==== PROVIDED DATA ====
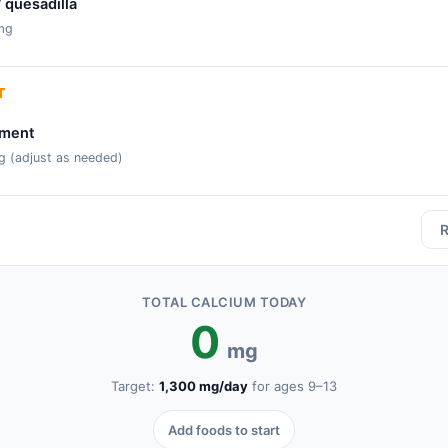
/ quesadilla
mg
T
ement
g (adjust as needed)
R
TOTAL CALCIUM TODAY
0
mg
Target:
1,300
mg/day
for ages
9–13
Add foods to start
====
> _YOUR INSTRUCTIONS_:
Wherever a picture appears in the records above, skip it and retype everything else exactly.

> _ANSWER BOX_:
/ quesadilla
mg
T
ement
g (adjust as needed)
R
TOTAL CALCIUM TODAY
0
mg
Target:
1,300
mg/day
for ages
9–13
Add foods to start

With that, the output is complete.